To be sure, Clark’s argument is not about intelligence, it’s about “middle-class values”:
What was being inherited, in [Clark's] view, was not greater intelligence….Rather it was ‘a repertoire of skills and dispositions that were very different from those of the pre-agrarian world.’
Only a very thin line separates Clark’s work from the charge of racism, since it proposes that the genetic differences congenial to capitalism evolved in a small population of the English upper class. To prove that hypothesis, however, he needs not only to demonstrate a connection between those values and the increased efficiency of the Industrial Revolution, but also between specific genetic differences and the populations who supposedly prize those values. Genetic explanations require genetic data.
But what would the those data look like? I suppose you could imagine some hypothetical genetic difference involving testosterone production that might influence violence, but literacy? Long working hours? As Wade says, “Tests of most social behaviors are very weakly heritable.”
My third suspicion is methodological in a different way:
3/ As a scientist you learn very early to distrust any results that flatter your beliefs too much. But Clark’s results confirm, if that’s the right word, more than a few of the political opinions he expresses in the article and elsewhere, for example that political and social institutions like the World Bank and International Monetary Fund are “cult centers” basically incapable of helping poor countries. Or this, from an editorial he published in the LA Times: “the rise and decline of economies is beyond the reach of economic policy.”
My last suspicion brings me to the heart of the matter, and the reason why this article struck me as so indirectly fascinating:
4/ Wade treats Clark’s hypothesis as regressive, arguing that it hearkens back to a form of argument made popular by Max Weber:
In saying the answer lies in people’s behavior, he is asking his fellow economic historians to revert to a type of explanation they had mostly abandoned…
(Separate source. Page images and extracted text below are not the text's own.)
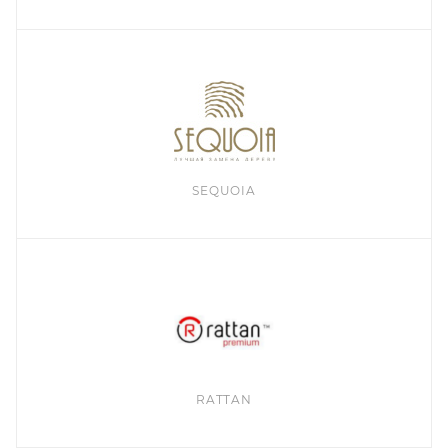
SEQUOIA
RATTAN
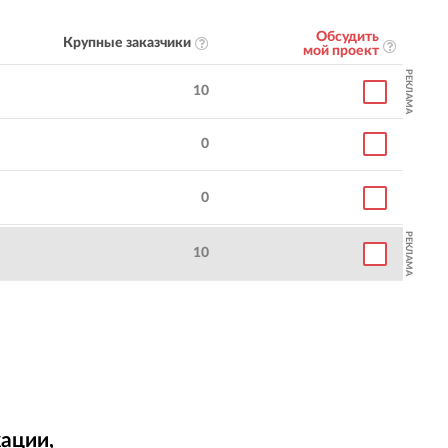
Обсудить
Крупные заказчики
мой проект
РЕКЛАМА
10
0
0
РЕКЛАМА
10
ации,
But economists have been flirting with biology for years, and I don’t think Wade recognizes the true impetus behind work of this kind. In 1977 Gary Becker wrote,
I believe that a more powerful analysis can be developed by joining the [model of] individual rationality of the economist to the [model of] group rationality of the sociobiologist.
If my hunch is right, Clark’s rhetoric—”middle-class values”, “the triumph of capitalism”—is triumphalistic for a reason. Pace Wade, what Clark wants to do is not to go back but to go forward: to give, in the name of “middle-class values,” a biological underpinning to homo economicus (Paul Samuelson’s Max U), the theoretical model at the heart of modern economic theory.
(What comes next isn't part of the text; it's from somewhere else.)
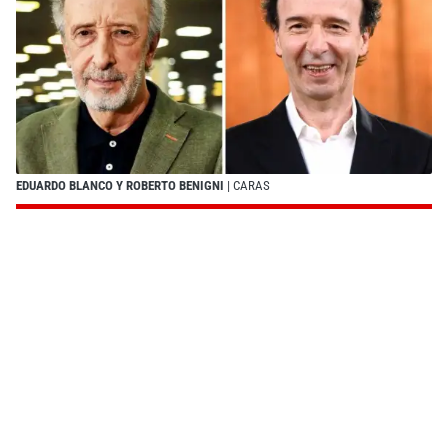
EDUARDO BLANCO Y ROBERTO BENIGNI
| CARAS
In 1977 as now, homo economicus was nothing more (and nothing less) than a theoretical model that works (if Deirdre McCloskey is right, it is not even that). But translate Clark’s list of values—thrift, prudence, negotiation, and hard work—into economic quantities (savings, utility maximization, efficiency, labor) and you’ve got yourself most of the way toward a working model of capitalism whose grounds are inscribed in our very DNA.
Making cultural constructs seem natural: didn’t Karl Marx have a name for that?